Main issue is that the LEDs which I had wanted mounted directly atop the switches so they can shine straight through the clear button plastic are going to instead be placed slightly to the side..which means the light won't be as bright.

Only way I can see around this is if I buy the same LED's with a breakoutboard attached, and then integrate that board into the switch/button assembly...trouble is a) that means redeisnging again, b) it's bulkier, needing more space in an already crowded spot and c) I'd have to rebuy LEDs (not the biggest issue mind you, they're not too expensive)..

I think I shall wait for the PCBs to arrive from China, then solder one up with the current design and see how it looks, and if it's not bright enough think again.

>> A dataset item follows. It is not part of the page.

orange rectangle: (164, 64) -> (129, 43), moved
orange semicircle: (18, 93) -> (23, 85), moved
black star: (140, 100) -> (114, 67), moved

Anyway, here's the latest video I did last weekend showing the stick with working triggers in-game as I fail pathetically to attack NPCs..
 
Sorry for a lack of updates. Had a bout of some viral thing, and after that been rebuilding my printer to allow me to print higher-temp materials, meaning the next revision of the stick will be a bit firmer.
The circuitboards for the top of the stick have finally arrived tho so my next update will be a finished, final version of the top switches etc...
 
Been over a month with no updates, sorry Cmdrs, had to take a slight detour in casting some silver jewellery and possibly remaking some of the joystick pieces in cast aluminium...still hard at work on this bad boy though, I've redesigned the top and gotten the circuitboards built so images coming in soon once I've re-printed the entire damned stick (which is about 2 days of printing!)
 
Just found this thread by chance. Good luck with this project! Very cool stuff so far and I hope you're able to bring it to completion!